In the greatest redneck innovation since either sleeveless male formal wear or the jet ski motorcycle, there is now an Amazon Alexa enabled Big Mouth Billy Bass. You know, that fake mounted singing fish that magically sang a random country song called Take Me to the River/pissed everyone else in the room off when you pushed its button? Now it’s an Amazon Echo equipped with Alexa.
The famously 90s talking fish can play music, tell you the time, tell you the weather, answer Alexa voice commands, play Amazon music, spit out random facts about pop culture, and a ton of other things fish were never meant to do. And it lip syncs its answers. It’s weird, but also awesome. If you have anyone in your family who’s ever gotten into a fistfight in the parking lot of a Lowe’s, this bad boy has their name written all over it.
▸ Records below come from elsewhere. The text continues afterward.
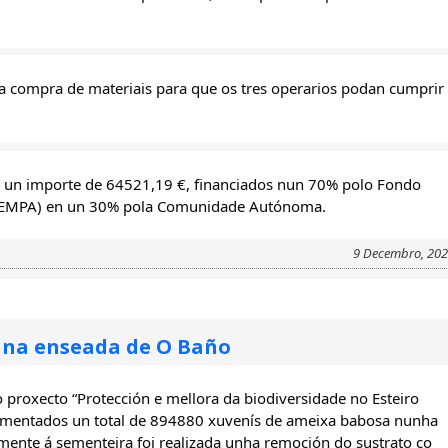
 compra de materiais para que os tres operarios podan cumprir 
do un importe de 64521,19 €, financiados nun 70% polo Fondo 
 (FEMPA) en un 30% pola Comunidade Autónoma.
9 Decembro, 20
 na enseada de O Baño
proxecto “Protección e mellora da biodiversidade no Esteiro 
ementados un total de 894880 xuvenís de ameixa babosa nunha 
mente á sementeira foi realizada unha remoción do sustrato co 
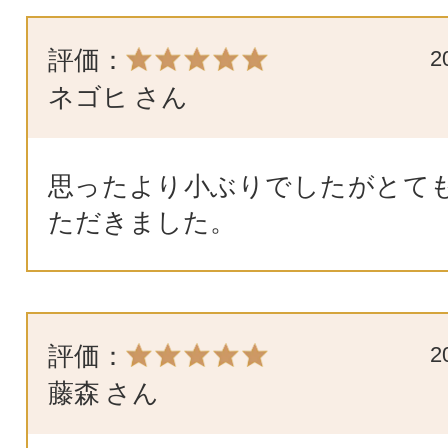
評価：
2
ネゴヒ
さん
思ったより小ぶりでしたがとて
ただきました。
評価：
2
藤森
さん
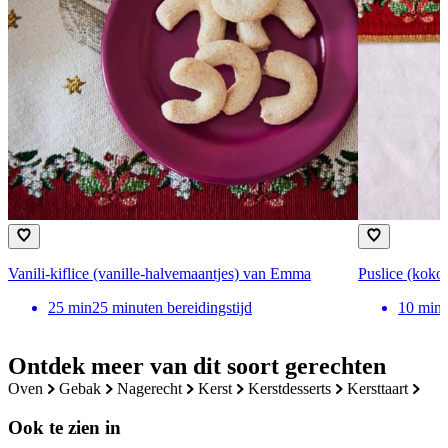
Vanili-kiflice (vanille-halvemaantjes) van Emma
Puslice (kok
25
min
25 minuten bereidingstijd
10
min
Ontdek meer van dit soort gerechten
oven
gebak
nagerecht
kerst
kerstdesserts
kersttaart
Ook te zien in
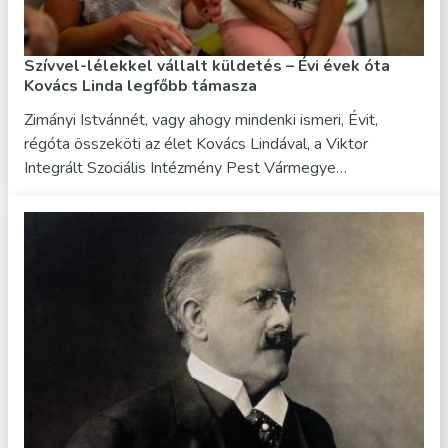
Szívvel-lélekkel vállalt küldetés – Évi évek óta
Kovács Linda legfőbb támasza
Zimányi Istvánnét, vagy ahogy mindenki ismeri, Évit,
régóta összeköti az élet Kovács Lindával, a Viktor
Integrált Szociális Intézmény Pest Vármegye…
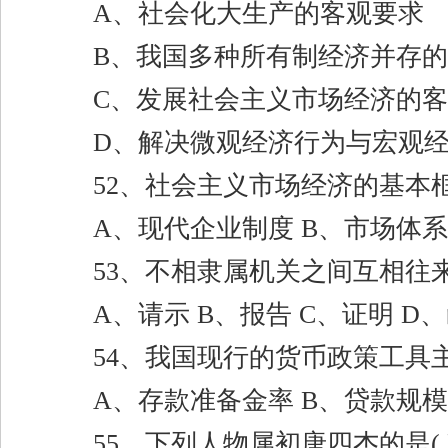
A
、社会化大生产的客观要求
B
、我国多种所有制经济并存的
C
、发展社会主义市场经济的客
D
、解决微观经济行为与宏观
52
、社会主义市场经济的基本
A
、现代企业制度
B
、市场体
53
、不相隶属机关之间互相往
A
、请示
B
、报告
C
、证明
D
、
54
、我国现行的货币政策工具
A
、存款准备金率
B
、贷款规
55
、下列人物属初唐四杰的是
( 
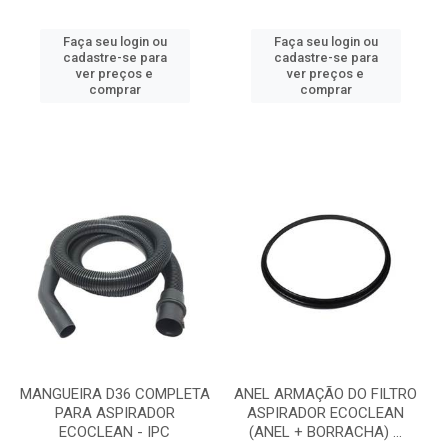
Faça seu login ou
Faça seu login ou
cadastre-se para
cadastre-se para
ver preços e
ver preços e
comprar
comprar
MANGUEIRA D36 COMPLETA
ANEL ARMAÇÃO DO FILTRO
PARA ASPIRADOR
ASPIRADOR ECOCLEAN
ECOCLEAN - IPC
(ANEL + BORRACHA) ...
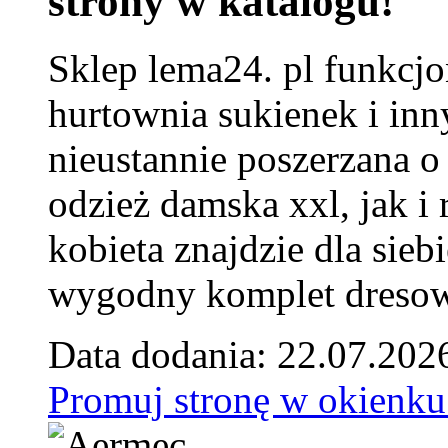
strony w katalogu!
Sklep lema24. pl funkcjo
hurtownia sukienek i inn
nieustannie poszerzana o
odzież damska xxl, jak i
kobieta znajdzie dla siebi
wygodny komplet dresow
Data dodania: 22.07.202
Promuj stronę w okienku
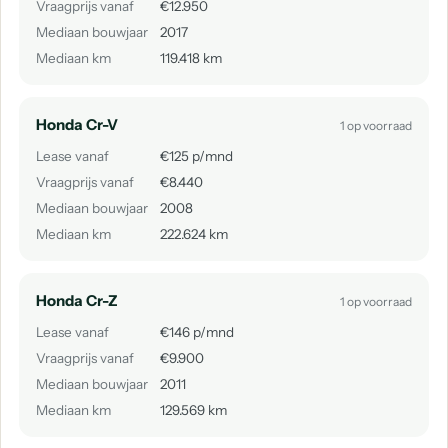
Vraagprijs vanaf
€12.950
Mediaan bouwjaar
2017
Mediaan km
119.418 km
Honda Cr-V
1 op voorraad
Lease vanaf
€125 p/mnd
Vraagprijs vanaf
€8.440
Mediaan bouwjaar
2008
Mediaan km
222.624 km
Honda Cr-Z
1 op voorraad
Lease vanaf
€146 p/mnd
Vraagprijs vanaf
€9.900
Mediaan bouwjaar
2011
Mediaan km
129.569 km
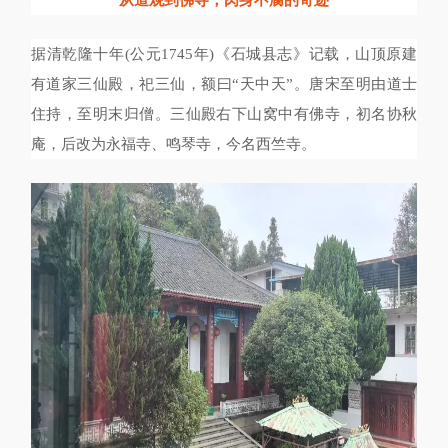
从道观到佛寺，肉身不腐的奇迹
据清乾隆十年(公元1745年)《石城县志》记载，山顶原建
有道家三仙殿，祀三仙，额曰“天中天”。唐宋至明由道士
住持，至明末归僧。三仙殿右下山窝中有佛寺，初名协秋
庵，后改为永福寺、鸣琴寺，今名西竺寺。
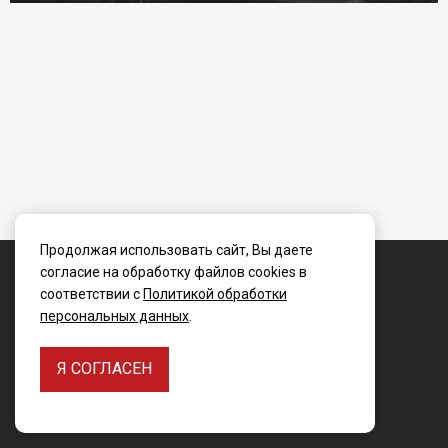
Условия возврата
Продолжая использовать сайт, Вы даете
© WINBO-Russia 2006 - 2025
согласие на обработку файлов cookies в
соответствии с
Политикой обработки
персональных данных
.
Я СОГЛАСЕН
Создание сайта -
БЕЛЫЙ КИТ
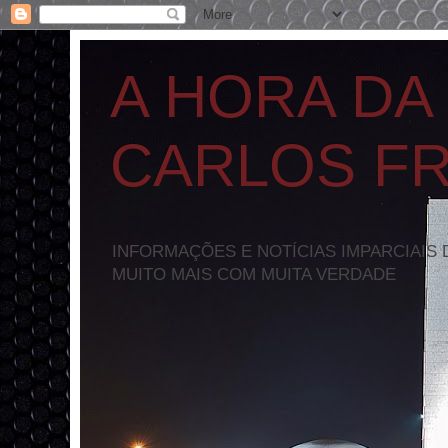
A HORA DA
CARLOS F
INFORMAÇÕES E NOTÍCIAS IMPARCIAIS 
MUITO MAIS COM MUITA VERDADE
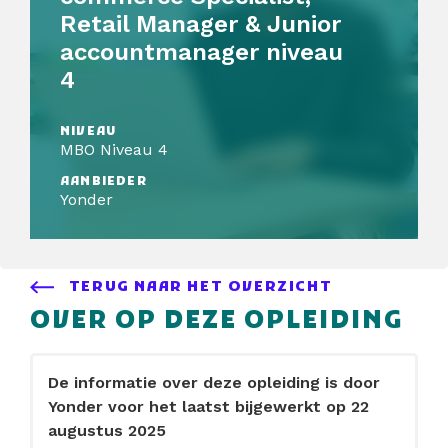
Retail Manager & Junior
accountmanager niveau
4
NIVEAU
MBO Niveau 4
AANBIEDER
Yonder
TERUG NAAR HET OVERZICHT
OVER OP DEZE OPLEIDING
De informatie over deze opleiding is door
Yonder voor het laatst bijgewerkt op 22
augustus 2025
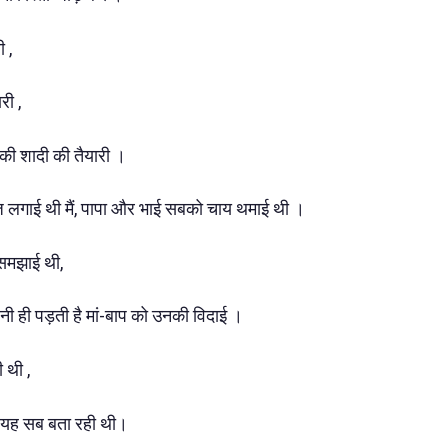
ी ,
री ,
सकी शादी की तैयारी ।
 लगाई थी मैं, पापा और भाई सबको चाय थमाई थी ।
 समझाई थी,
करनी ही पड़ती है मां-बाप को उनकी विदाई ।
ी थी ,
झे यह सब बता रही थी।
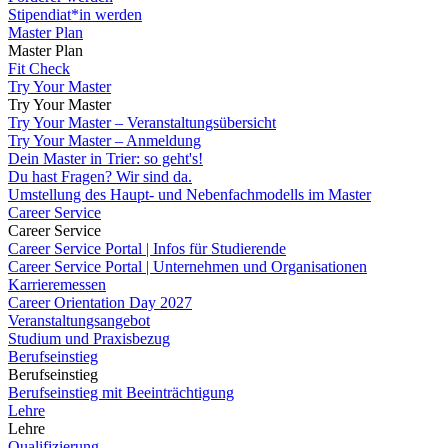
Stipendiat*in werden
Master Plan
Master Plan
Fit Check
Try Your Master
Try Your Master
Try Your Master – Veranstaltungsübersicht
Try Your Master – Anmeldung
Dein Master in Trier: so geht's!
Du hast Fragen? Wir sind da.
Umstellung des Haupt- und Nebenfachmodells im Master
Career Service
Career Service
Career Service Portal | Infos für Studierende
Career Service Portal | Unternehmen und Organisationen
Karrieremessen
Career Orientation Day 2027
Veranstaltungsangebot
Studium und Praxisbezug
Berufseinstieg
Berufseinstieg
Berufseinstieg mit Beeinträchtigung
Lehre
Lehre
Qualifizierung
All you have to do is connect this legendary trailer park gag gift with bluetooth to your Amazon Echo device (it can be anything from an Echo Dot to a full tower Echo) and boom, Amazon’s Alexa is coming out of a fish and your smart home is just a little bit dumber.
So forget the Robert E. Lee sausage sculpture, the anti-raccoon spray, and the El Camino Christmas ornament. Do you want to make that family member who voted for Trump solely because of the homosexual takeover of the cake industry? Then you get them this talking fish that connects to an Amazon Echo, so they can hear what’s going on from the last reliable source in America: A Big Mouth Billy Bass.